It’s not uncommon for scientists to find the occasional oddity in the middle of the North Pacific. But just North of Hawaii, they spotted something they weren’t expecting: a giant virus that carries the longest tail ever documented in a virus.
The study was published in bioRxiv and reports that the tail can extend up to 2.3 microns — longer than many bacteria and more than twice the length of the tail on Tupanvirus, the previous record-holder.
PelV-1’s story began at Station ALOHA, a long-term monitoring site in the North Pacific Subtropical Gyre.
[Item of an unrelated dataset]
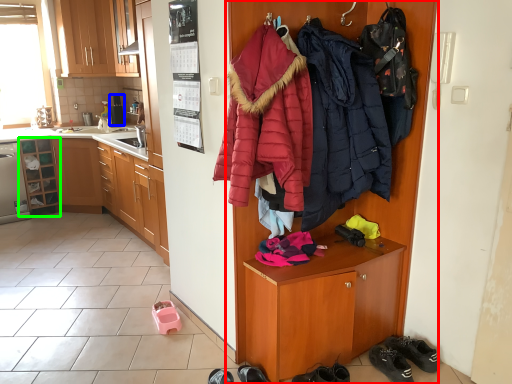 Question: Based on their relative distances, which object is farther from cupboard (highlighted by a red box)? Choose from appliance (highlighted by a blue box) and cabinetry (highlighted by a green box).

Choices:
 (A) appliance
 (B) cabinetry

Answer: (A)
Scientists collected seawater 25 meters below the surface, isolating a dinoflagellate called Pelagodinium and, to their surprise, its viral hitchhiker.
The virus infects dinoflagellates, a group of plankton, which is pretty rare in itself.
Dinoflagellate-infecting viruses are notoriously elusive. Only two other large DNA viruses are known to infect members of this group, and neither has a sequenced genome. That gap matters because dinoflagellates are central players in marine ecosystems — they form symbiotic partnerships, fuel food webs, and sometimes trigger harmful algal blooms. Understanding their viral foes could reveal how energy and nutrients move through the ocean.
But what’s really curious is the virus’ tail.
The Longest Tail in the Virosphere
Electron microscopy revealed PelV-1’s most striking feature: a thin, 30-nanometer-wide tail that can stretch longer than 10 times the virus’s 200-nanometer capsid. Some virions also carry a shorter, stubby protrusion on the opposite end, emerging from a star-shaped “stargate” opening.
Time-lapse imaging suggests it uses its tail to latch onto host cells early in infection. But intriguingly, newly formed viruses inside host cells lack tails entirely, implying the appendage is assembled later, after the cell bursts open.
This unusual life cycle raises questions about what the tail does in the open ocean. The researchers suspect it boosts the virus’s chances of bumping into a host in the nutrient-poor gyre. “It increases the effective diameter of the virus,” the team writes, “increasing the probability of contacting a potential host.”
Sequencing the viral DNA brought another surprise: the cultures harbored a second, rarer virus. Dubbed co-PelV, it belongs to the same family, Mesomimiviridae, but lacks tail genes. It carries its own arsenal of metabolic tools — including enzymes for breaking down chlorophyll and cellulose — and may influence not just its host’s metabolism but also its behavior.
PelV-1’s genome is huge for a virus — 459,000 base pairs containing 467 genes. Some of these genes carry out functions usually seen in living cells, including parts of the cell’s energy cycle, proteins that capture light, and even rhodopsin — a light-sensitive molecule that could help the virus harness energy from sunlight.
Viruses Like We’ve Never Seen Before
The discovery of PelV-1 underscores just how little we know about giant ocean viruses. Giant viruses have already upended textbook definitions of what a virus can do, with genomes that encode metabolic pathways, stress-response proteins, and photosynthetic machinery. PelV-1 adds a record-breaking morphological twist to the story.
PelV-1’s unusual combination of features — from its trademark tail to its extensive set of metabolic genes — broadens the range of forms and functions known among marine viruses. By adding both morphological and genomic extremes to the catalog, it puts into perspective how little we know of the oceans’ viral world.
Future work will probe exactly how PelV-1’s tail assembles, how it influences infection success, and whether similar long-tailed viruses lurk elsewhere in the sea. For now, the discovery is a reminder that even in some of the most studied waters on Earth, the microbial world could still holds surprises.